Take the premise of ‘Resident Evil: Extinction,’ humanise it a little like ‘Cast Away’ to make it the survivor’s tale, add the moody intensity of ‘28 Weeks Later’… wait, now this might seem like a run-o f-the-mill zombie flick.

But when you put Will Smith into this formula, add some imaginatively realistic yet spectacular visual effects to it and an emotional core to the apocalyptic horror plot, the very familiar zombie genre seems to have acquired a heart.

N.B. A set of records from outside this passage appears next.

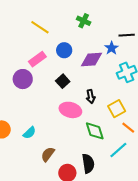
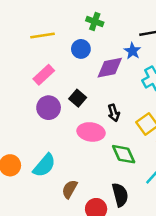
yellow line: (40, 27) -> (42, 36), turned -36
blue circle: (64, 50) -> (81, 49), moved
purple circle: (23, 79) -> (49, 108), moved
cyan semicircle: (29, 133) -> (44, 165), size x1.5

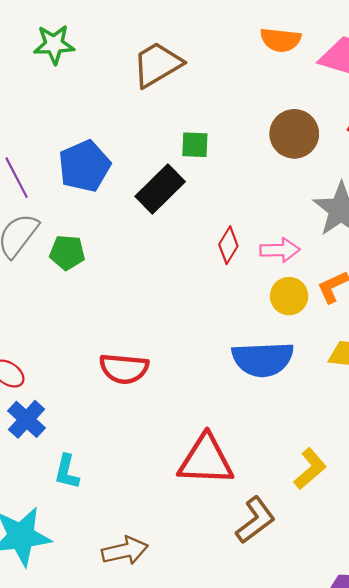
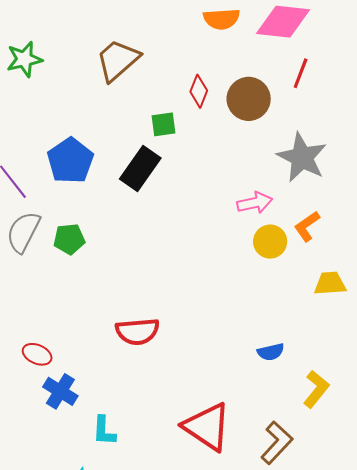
red diamond: (228, 245) -> (199, 91), moved
blue semicircle: (263, 359) -> (271, 352), moved, size x0.5
red triangle: (206, 460) -> (207, 427), moved, turned 42

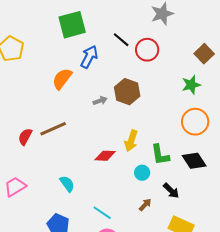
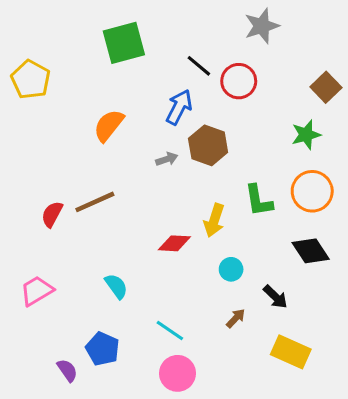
blue arrow: (89, 57) -> (179, 107), moved
green L-shape: (160, 155) -> (259, 200), moved

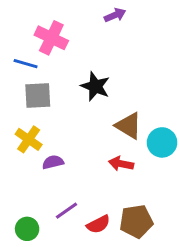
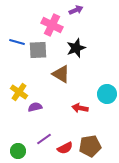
pink cross: (51, 38) -> (52, 25), moved
black star: (95, 86) -> (76, 48), moved, turned 30
gray square: (38, 95) -> (38, 50), moved
brown triangle: (129, 126) -> (61, 74), moved

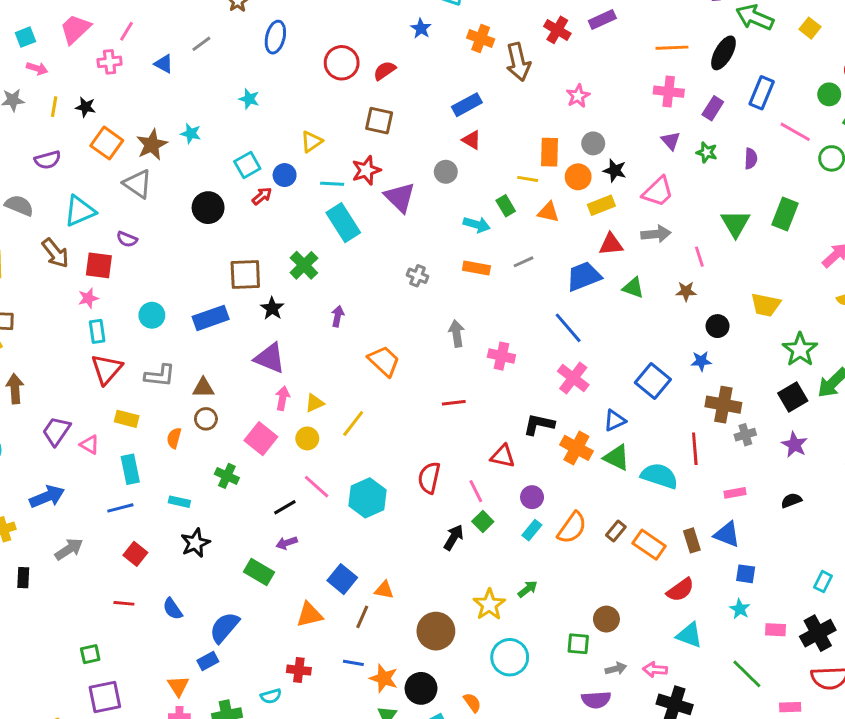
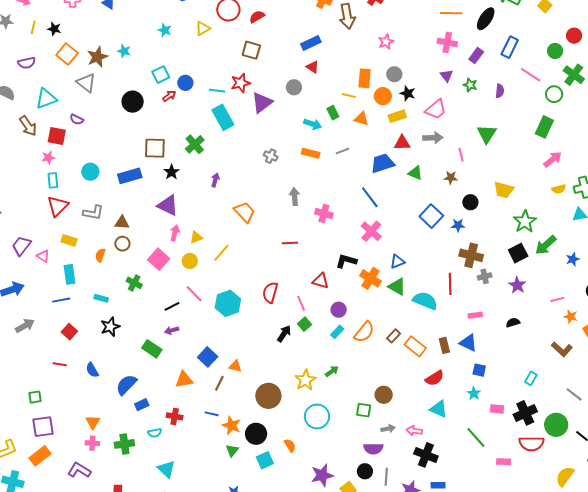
yellow triangle: (312, 142) -> (203, 29), moved
purple triangle: (400, 197) -> (262, 103), turned 35
green rectangle: (785, 214) -> (544, 127), moved
blue square: (653, 381) -> (431, 216), moved
blue rectangle: (208, 661) -> (142, 405), moved

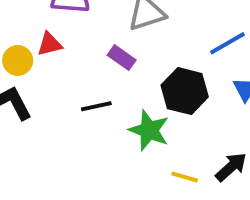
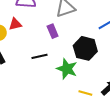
purple rectangle: (122, 58) -> (53, 31), turned 32

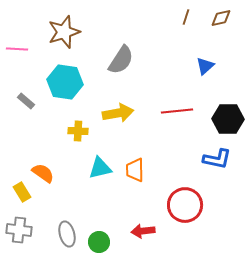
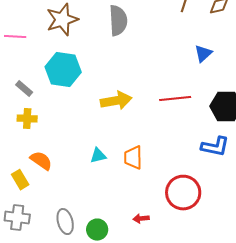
gray semicircle: (121, 60) -> (118, 21), moved, turned -36
yellow cross: (78, 131) -> (27, 119), moved
cyan triangle: (100, 168) -> (98, 156), size x0.7
red arrow: (143, 231) -> (141, 219), size x0.7

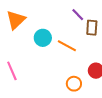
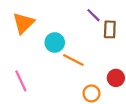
orange line: (67, 46) -> (73, 60), moved

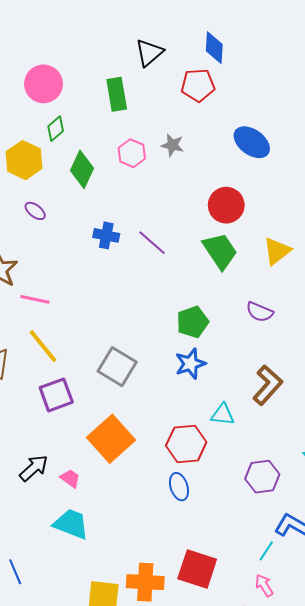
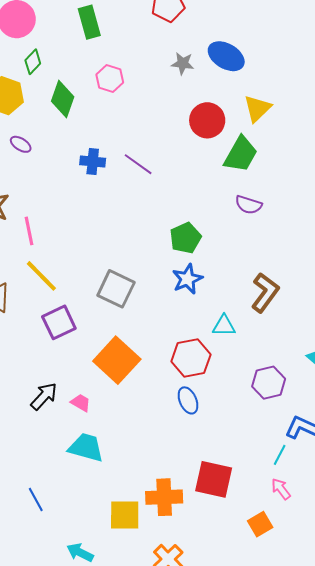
gray star: (172, 145) -> (183, 63), moved
green trapezoid: (220, 251) -> (241, 154), moved, turned 69
yellow triangle: (277, 251) -> (257, 108), moved
pink line: (35, 299) -> (29, 231), turned 72
purple semicircle: (260, 312) -> (249, 205), moved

‘I am Legend’ transcends the zombie-horror genre, with Smith’s well-nuanced control of histrionics. If Chuck Noland (Tom Hanks in ‘Cast Away’) had Wilson (a volleyball for a companion), scientist and lone survivor in Ground Zero of the attack, Robert Neville (Smith in ‘I am Legend’) who has natural immunity to the virus, talks to his pet Samantha and mannequins around New York City to keep his sanity alive. Right from the establishing shots of NYC in 2012, the movie has you hooked by the magic of visual effects. Not because the after effects of the apocalypse are far from your imagination (like in ‘Resident Evil,’ where the whole of America was reduced to a desert), but because it all seems so real – the skyscrapers have survived, so have the cars covered by dust and the roads – almost, except for wild grass that has made its way through the cracks.

Addressing questions

New York City does feel like a ghost town because director Francis Lawrence decides to keep your disbelief minimal (that is why the visual effects would have been an uphill task) and addresses every question you may have about the survivor, scene after scene: What is he doing out there hunting? Why hasn’t he left New York City in search of survivors? What is his day like? Why is it so important to live by the routine? What happens if he breaks it? How intelligent are the zombies? Is there any way he can actually take on millions of zombies?

The answers make up the detail in the film and this gives the film a coat of realism, Will isn’t a superhero. He’s a survivor who’s vulnerable and he’s not trying to be a hero. He isn’t part of ‘MIB’ or the cast of ‘Independence Day.’ His Robert Neville has to be the best performance by an actor in a horror film in recent times.The first two acts of the film and the realism employed give it the quality of a masterpiece in the genre. The final act maybe a bit of a dampener with its philosophical touches, but that does not take away the brilliance of story-telling that scares, haunts, moves you, always keeping you on the edge of the seat.